Lorsqu’il écrivit ces lignes Bloy dut penser, pour se l’appliquer, à la phrase si émouvante de saint François d’Assise : « J’ai épousé une grande dame, veuve depuis Jésus-Christ et qui a nom sainte Pauvreté. »
Qu’un tel Époux eût légué à Bloy une telle Épouse, cette conviction lui remplissait l’âme d’une gratitude infinie, et c’est pour cette raison qu’il aima tant Jésus, et qu’en ses heures d’oraison lucide il se réjouit de souffrir pour Lui, avec Lui, en Lui.

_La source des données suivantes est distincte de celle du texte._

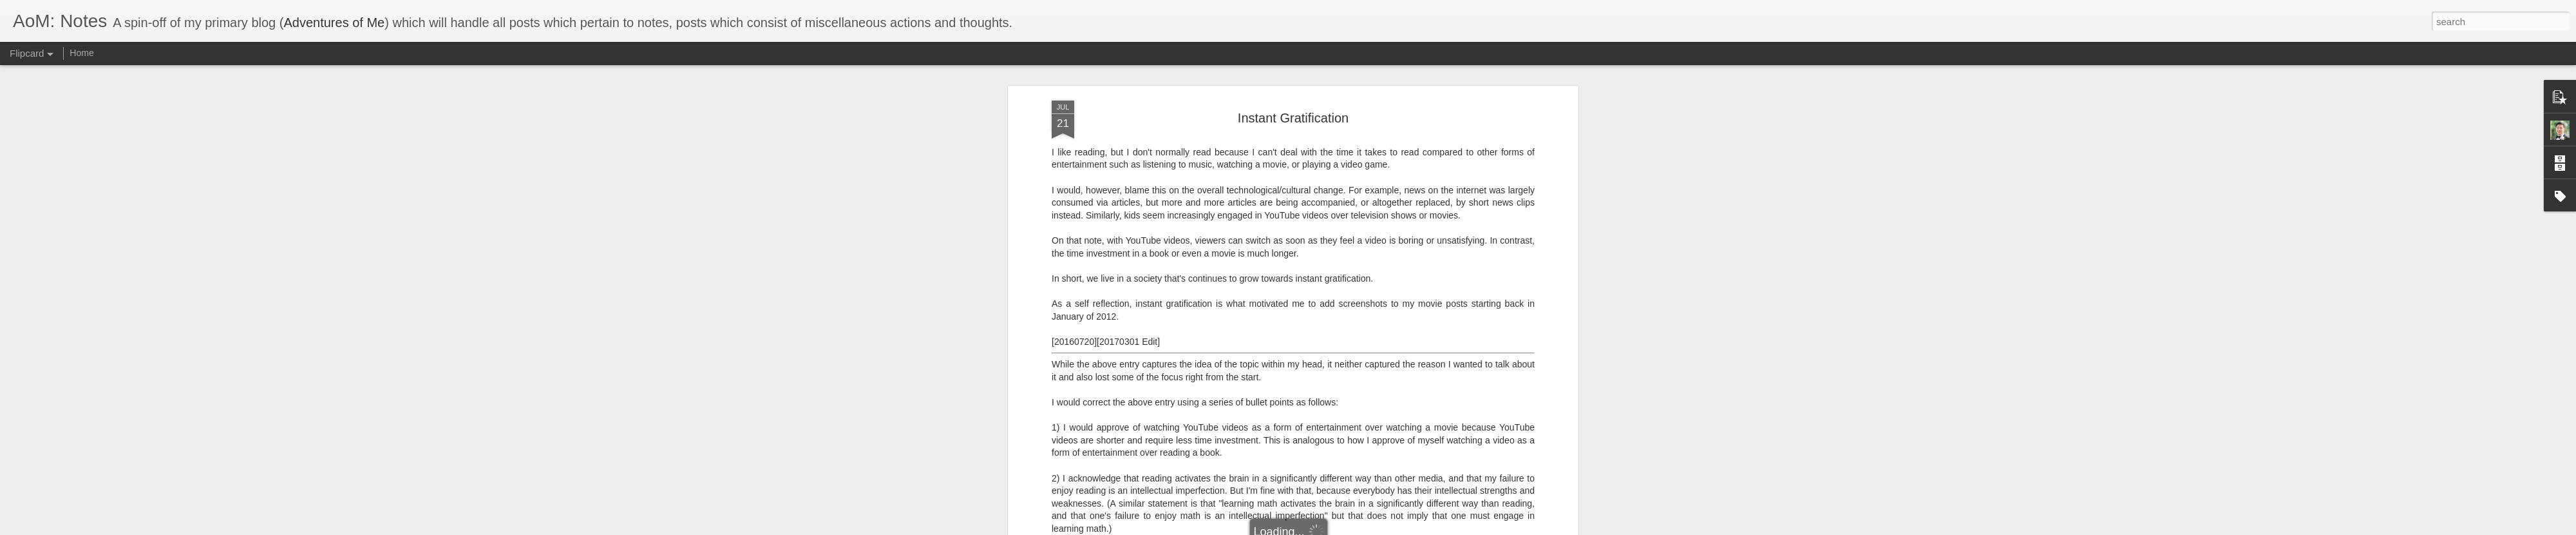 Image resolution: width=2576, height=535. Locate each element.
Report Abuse (1366, 528)
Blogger (1328, 528)
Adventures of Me (333, 22)
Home (81, 53)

Soulignons-le, personne plus que Bloy n’a senti saigner les plaies du Crucifié. Personne n’a paraphrasé d’une façon plus poignante l’aphorisme de Pascal : « Jésus sera en agonie jusqu’à la fin du monde. » Il faudrait donc être un bien étrange pharisien pour s’offusquer parce que, montant la garde, armé d’une trique noueuse, devant la Croix d’ignominie et de rédemption, Bloy égarait parfois ses coups sur des épaules irresponsables. Il a si superbement tenu à distance nombre de chiens aux gueules fétides qui eussent voulu se délecter du Sang adorable qu’on doit lui pardonner les excès de son zèle inlassable. Et qu’on n’oublie pas non plus la tendre sollicitude avec laquelle il sut convier maintes brebis — noires hier, blanches aujourd’hui — à s’approcher de cette Source aux ondes miraculeuses : le Cœur transpercé de Jésus, pour y boire la Vie éternelle.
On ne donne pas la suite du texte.